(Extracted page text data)
+--

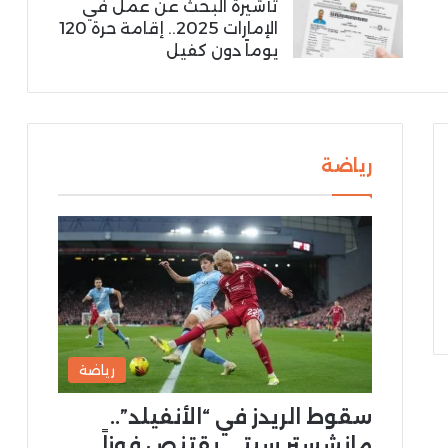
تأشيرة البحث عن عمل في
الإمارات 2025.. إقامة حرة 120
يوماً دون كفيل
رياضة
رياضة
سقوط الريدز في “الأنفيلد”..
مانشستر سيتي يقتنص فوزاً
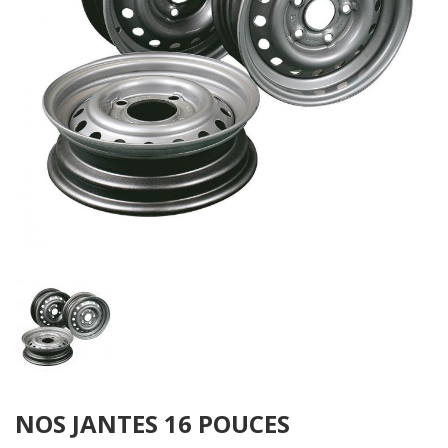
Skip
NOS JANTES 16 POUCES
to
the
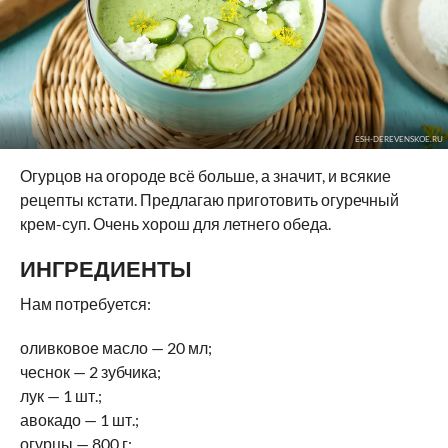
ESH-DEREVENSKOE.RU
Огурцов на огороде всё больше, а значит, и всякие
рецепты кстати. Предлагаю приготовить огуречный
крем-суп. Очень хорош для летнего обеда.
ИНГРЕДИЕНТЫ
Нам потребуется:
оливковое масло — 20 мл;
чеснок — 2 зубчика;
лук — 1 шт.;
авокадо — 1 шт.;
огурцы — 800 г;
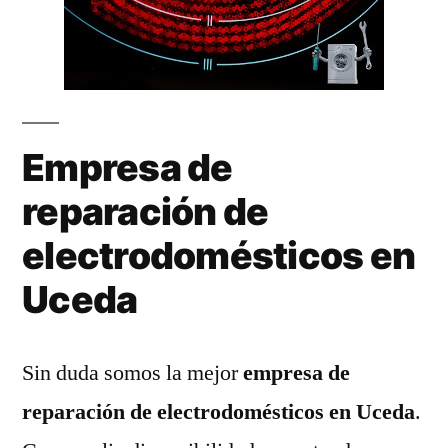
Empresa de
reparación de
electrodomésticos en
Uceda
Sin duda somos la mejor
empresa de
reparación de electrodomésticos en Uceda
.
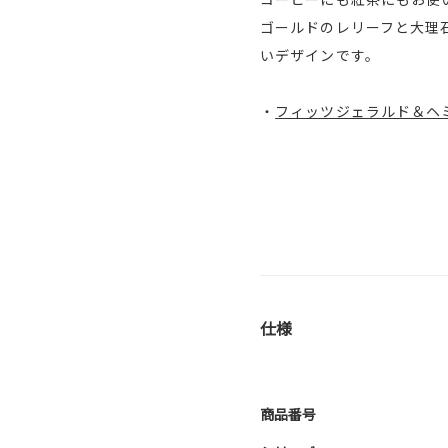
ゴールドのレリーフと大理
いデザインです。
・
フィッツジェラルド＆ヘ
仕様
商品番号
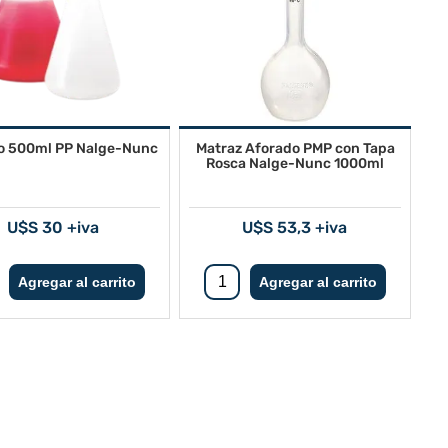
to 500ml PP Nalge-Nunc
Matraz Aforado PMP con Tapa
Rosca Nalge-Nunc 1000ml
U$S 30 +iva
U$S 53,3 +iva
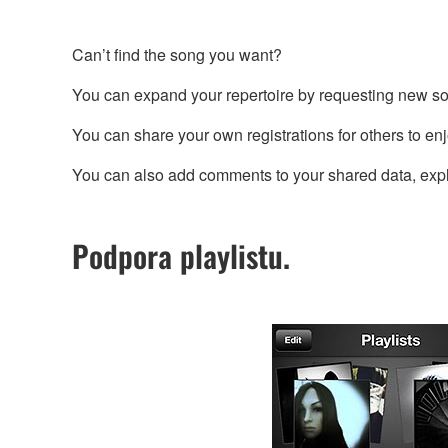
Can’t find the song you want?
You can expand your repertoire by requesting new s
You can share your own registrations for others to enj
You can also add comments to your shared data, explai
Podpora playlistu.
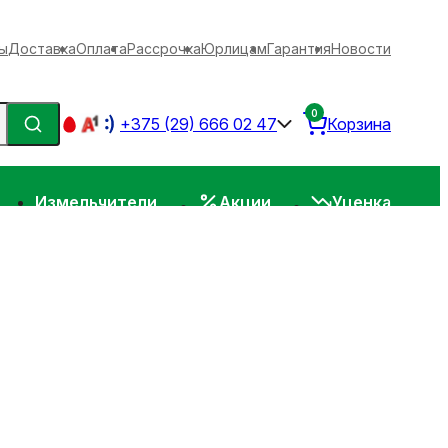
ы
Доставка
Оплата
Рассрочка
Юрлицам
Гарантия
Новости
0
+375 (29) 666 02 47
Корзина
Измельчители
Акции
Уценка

+--

WHAT TO WORK ON ->
Give back every record precisely as it stands, without the images.

ANSWER SECTION ->
تأشيرة البحث عن عمل في
الإمارات 2025.. إقامة حرة 120
يوماً دون كفيل
رياضة
رياضة
سقوط الريدز في “الأنفيلد”..
مانشستر سيتي يقتنص فوزاً
Skip
NOS JANTES 16 POUCES
to
the
ESH-DEREVENSKOE.RU
Огурцов на огороде всё больше, а значит, и всякие
рецепты кстати. Предлагаю приготовить огуречный
крем-суп. Очень хорош для летнего обеда.
ИНГРЕДИЕНТЫ
Нам потребуется:
оливковое масло — 20 мл;
чеснок — 2 зубчика;
лук — 1 шт.;
авокадо — 1 шт.;
огурцы — 800 г;
Empresa de
reparación de
electrodomésticos en
Uceda
Sin duda somos la mejor
empresa de
reparación de electrodomésticos en Uceda
.
ゴールドのレリーフと大理
いデザインです。
・
フィッツジェラルド＆ヘ
仕様
商品番号
to 500ml PP Nalge-Nunc
Matraz Aforado PMP con Tapa
Rosca Nalge-Nunc 1000ml
U$S 30 +iva
U$S 53,3 +iva
Can’t find the song you want?
You can expand your repertoire by requesting new s
You can share your own registrations for others to enj
You can also add comments to your shared data, explai
Podpora playlistu.
ы
Доставка
Оплата
Рассрочка
Юрлицам
Гарантия
Новости
0
+375 (29) 666 02 47
Корзина
Измельчители
Акции
Уценка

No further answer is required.